AG Europa zieht Bilanz: EU fördert Unterfranken

MainPost, 01. April 2014

Allzu oft wird auf Europa geschimpft, die EU als bürokratisches Monster verschrien. Die Realität ist differenzierter. So haben allein die Hochschulen in Mainfranken in den vergangenen sechs Jahren fast 60 Millionen Euro aus Brüssel erhalten. Erfolge, auf die die Arbeitsgemeinschaft (AG) Europa jetzt vor der Presse hinwies.

AG wurde 2004 gegründet


Die AG Europa geht auf eine Initiative von Anja Weisgeber (Schwebheim) zurück. Bevor sie im Herbst in den Bundestag gewählt wurde, saß sie für die CSU neun Jahre im Europaparlament. Um Europa besser mit den Entscheidungsträgern in Mainfranken zu vernetzen, hatte sie die Plattform 2004 gemeinsam mit dem damaligen bayerischen Europaminister Eberhard Sinner (Lohr) ins Leben gerufen. 20 Vertreter aus Wirtschaft, Wissenschaft und Politik trafen sich regelmäßig zum Austausch. Die AG ist eine CSU-Initiative. Die SPD-Europaabgeordnete Kerstin Westphal (Schweinfurt) werde zu den Treffen nicht geladen, so Weisgerber. Sie hofft vielmehr, dass es die CSU schafft, bei der Europawahl mit Barbara Becker (Wiesenbronn) erneut eine Unterfränkin nach Straßburg und Brüssel zu entsenden. Becker soll die AG dann weiterführen.

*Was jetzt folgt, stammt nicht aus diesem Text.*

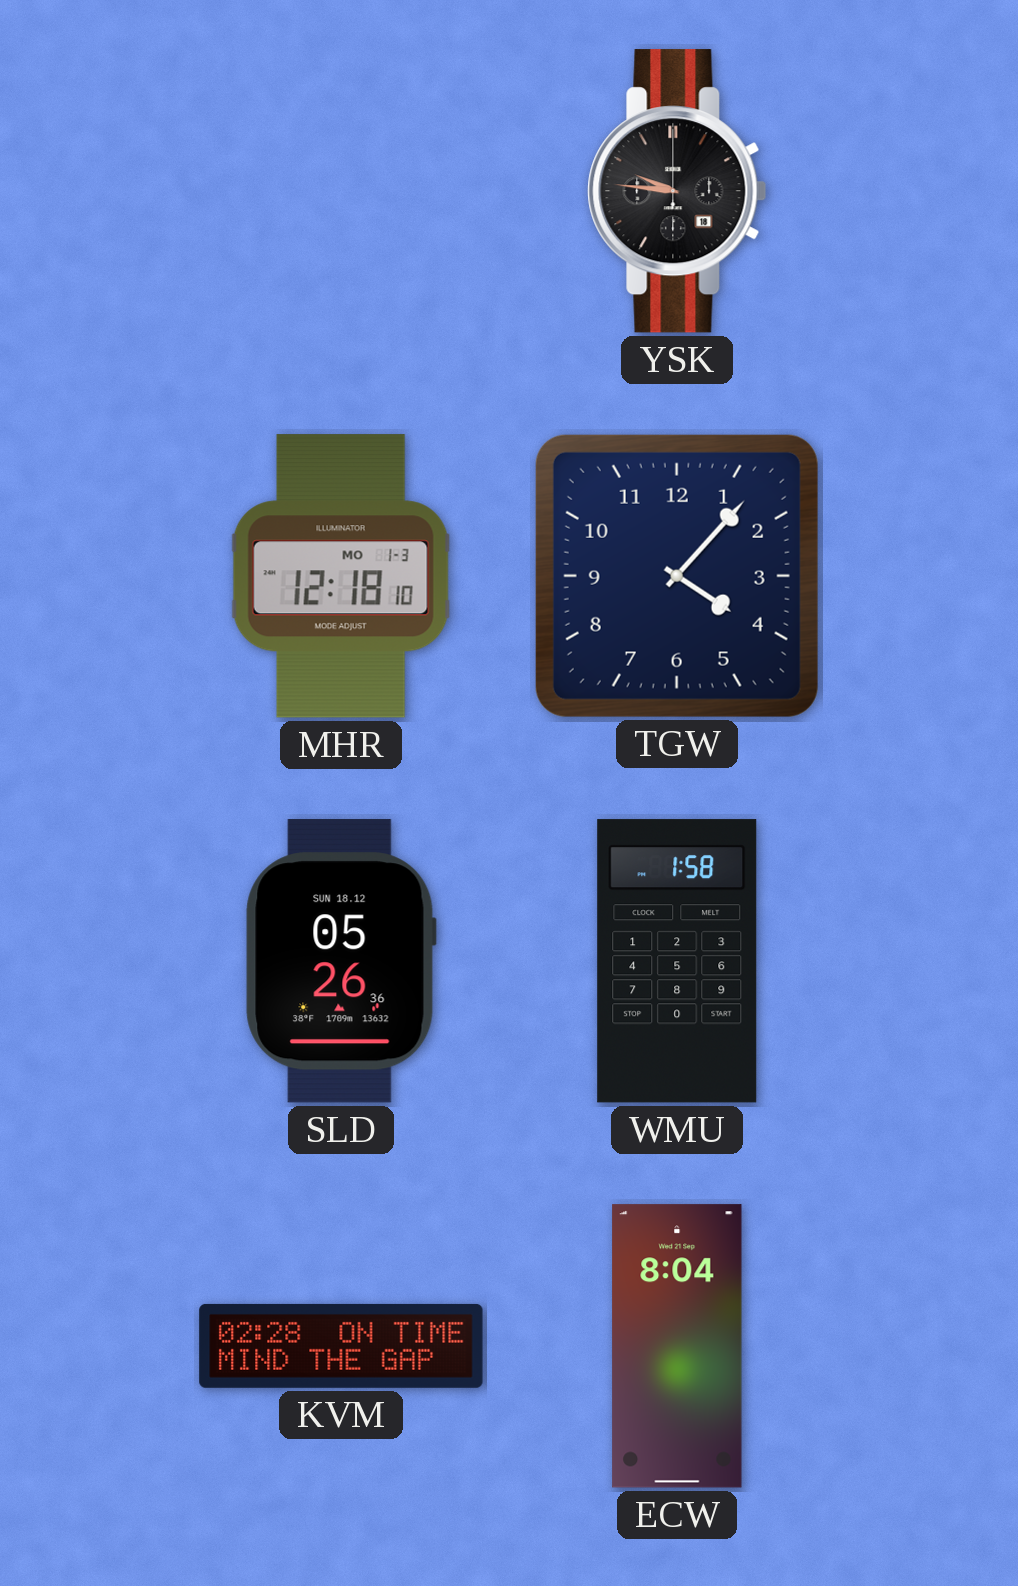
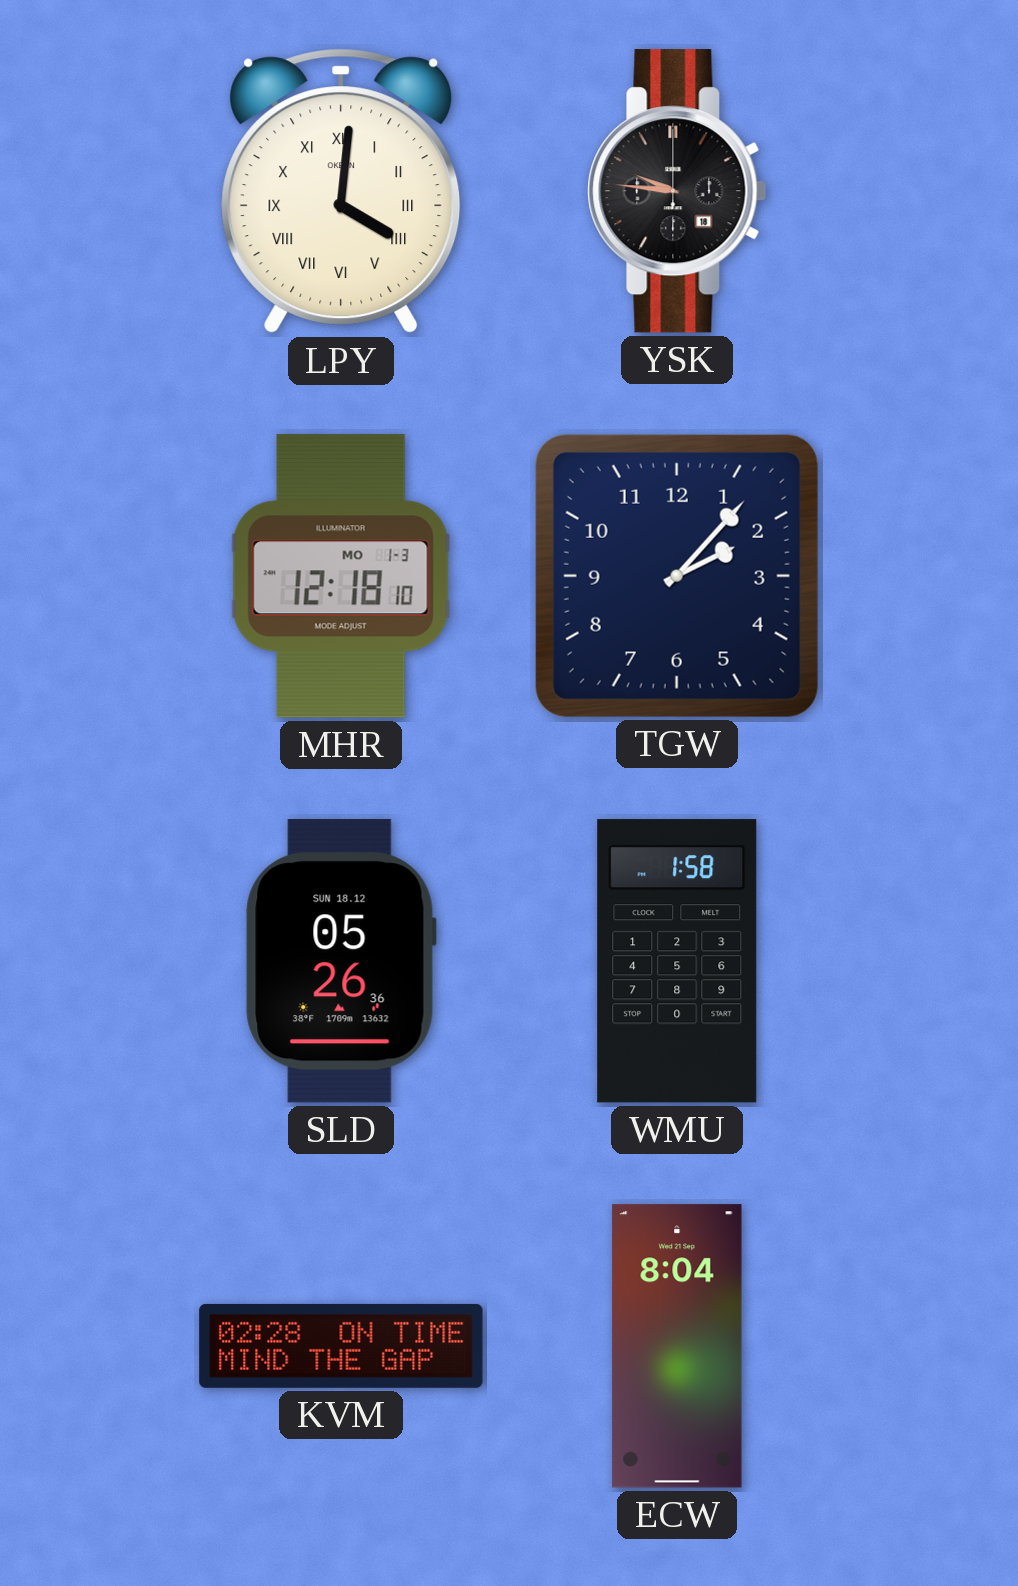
LPY: none -> 4:01
TGW: 4:07 -> 2:07
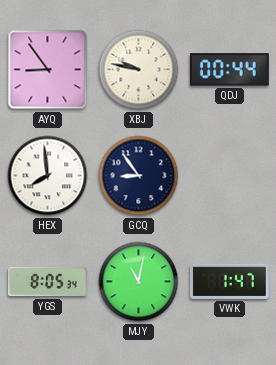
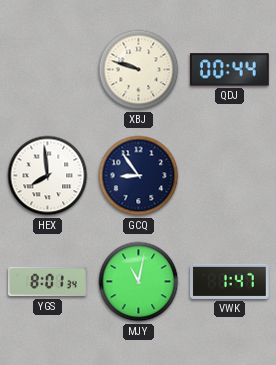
AYQ: 8:54 -> none
XBJ: 9:47 -> 9:48
YGS: 8:05 -> 8:01
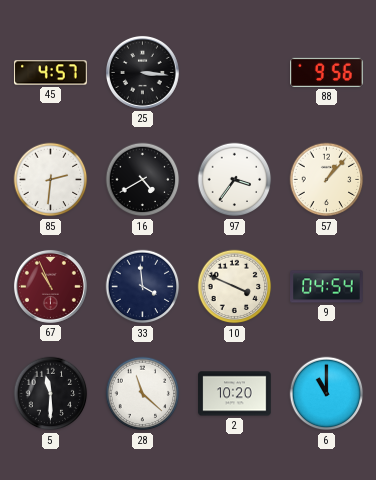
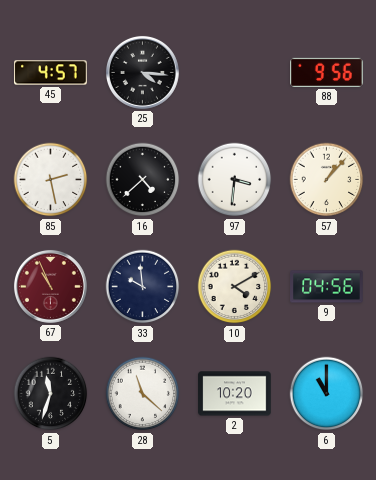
25: 3:16 -> 4:16
85: 2:31 -> 2:28
16: 4:40 -> 4:38
97: 3:36 -> 3:31
33: 3:59 -> 9:59
10: 3:49 -> 4:10
9: 04:54 -> 04:56
5: 11:30 -> 11:33
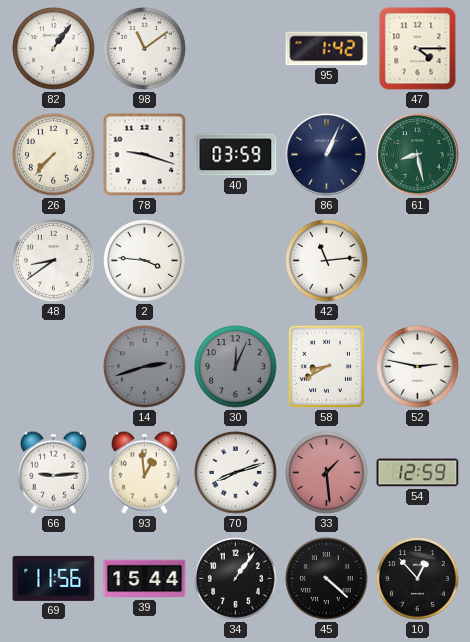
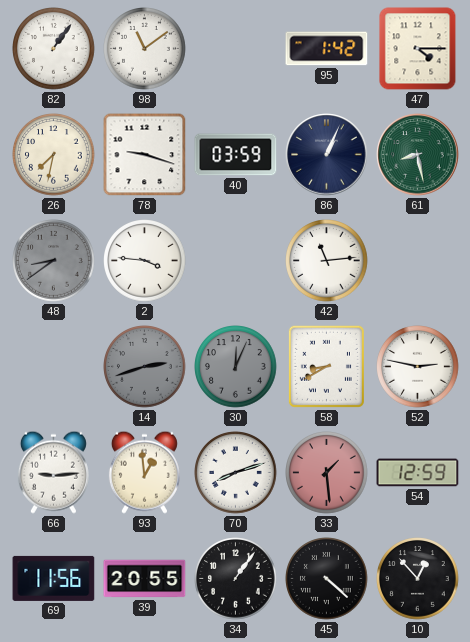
26: 7:37 -> 7:32
48 dial: white -> grey
39: 15:44 -> 20:55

120 Uni-Projekte gefördert

Weisgeber zog eine positive Bilanz ihrer Arbeit. Es sei gelungen, viele Mainfranken für die Chancen, die Europa biete, zu begeistern, aber auch kritische Themen wie die Agrarreform, die Pflanzrechte im Weinbau oder die Zuckermarktordnung zu diskutieren. Hilfe bot ein eigens für die Region erarbeiteter „Förderleitfaden“, der Firmen, Kommunen, Landwirten und Kulturschaffenden den Weg durch den Dschungel der EU-Förderprogramme weist.